Using a password manager as a service is my point of contention.
Even if stand alone app vendor goes away, the app still works. There are things that I see are okay as a monthly service like Netflix or other content provider where the content is literally changing month to month.
Stand alone software that rarely changes, like 1Pass, does not warrant a monthly service fee from me. I am self-hosting the content, so I don't need their cloud services.
Hacking aside... these are many ways in which it can go wrong:
- There can be an outage and you get locked out of your keys. You can have a connectivity issue to the service.
- The service can be discontinued or they could randomly terminate your account based on some automated system decision by mistake, sometimes with no right to appeal...
- They can change leadership and start mismanaging the service, or start selling your data like the services you use and such.
- They can start cutting corners and rushing unsafe things live.
- They can offshore all their development and reboot the team somewhere cheaper, at the expense of introducing defects during the transition.
- They can be ordered by a government to have a backdoor.
- There can be disgruntled employees, infiltrators, bad hires, malicious employees, etc...
And finally, they're a famous service that is known to have the keys to many other systems. This makes it very lucrative for a black hat to attempt to hack them. Even smart, dedicated people are not safe from 0day vulnerabilities that nobody know they exist.

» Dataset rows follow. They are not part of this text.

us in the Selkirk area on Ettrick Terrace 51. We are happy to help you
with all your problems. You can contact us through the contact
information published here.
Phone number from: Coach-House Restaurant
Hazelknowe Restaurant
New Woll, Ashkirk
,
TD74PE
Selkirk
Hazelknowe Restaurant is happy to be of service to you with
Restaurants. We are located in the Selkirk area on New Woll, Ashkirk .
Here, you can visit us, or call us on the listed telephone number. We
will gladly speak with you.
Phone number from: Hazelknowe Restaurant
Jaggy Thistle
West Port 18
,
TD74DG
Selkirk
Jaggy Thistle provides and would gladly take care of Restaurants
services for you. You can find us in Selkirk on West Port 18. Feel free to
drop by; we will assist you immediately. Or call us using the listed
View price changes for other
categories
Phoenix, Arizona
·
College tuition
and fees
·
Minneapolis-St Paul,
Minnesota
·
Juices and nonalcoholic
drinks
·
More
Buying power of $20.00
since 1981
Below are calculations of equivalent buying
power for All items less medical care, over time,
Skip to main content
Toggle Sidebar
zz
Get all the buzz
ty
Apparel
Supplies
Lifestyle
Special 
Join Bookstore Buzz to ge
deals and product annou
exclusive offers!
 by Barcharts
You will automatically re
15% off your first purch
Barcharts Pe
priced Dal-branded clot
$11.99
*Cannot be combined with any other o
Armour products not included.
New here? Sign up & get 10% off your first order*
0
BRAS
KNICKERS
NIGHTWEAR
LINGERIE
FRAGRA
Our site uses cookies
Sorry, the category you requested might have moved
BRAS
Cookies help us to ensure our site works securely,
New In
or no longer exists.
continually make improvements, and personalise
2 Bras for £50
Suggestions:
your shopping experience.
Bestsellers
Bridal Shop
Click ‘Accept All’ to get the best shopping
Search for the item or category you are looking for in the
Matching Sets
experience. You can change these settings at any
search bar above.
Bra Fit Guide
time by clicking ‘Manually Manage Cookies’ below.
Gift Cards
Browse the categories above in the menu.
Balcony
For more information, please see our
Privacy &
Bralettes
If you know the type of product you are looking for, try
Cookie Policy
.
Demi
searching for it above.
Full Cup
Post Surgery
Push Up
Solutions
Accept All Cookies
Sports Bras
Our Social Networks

Many things can go wrong. And what happens when they do? you can get locked out of essential services you need, or someone can ruin your life, force you to pay a ransom or even make you homeless if they wanted to.
Then, there are other aspects I don't like much. You can set a secure password, but then your browser will ask you to remember it. Some services allow you to skip MFA in a trusted computer... so then all your stuff is simply behind physical access to one of the trusted devices.
I don't know, it just doesn't feel right to me.
And by the way: I started by saying it's an opinion. It's an unpopular, provocative opinion, but I was honest enough to communicate it was indeed an opinion. I did not say it was a fact. Opinions are subjective, facts are not.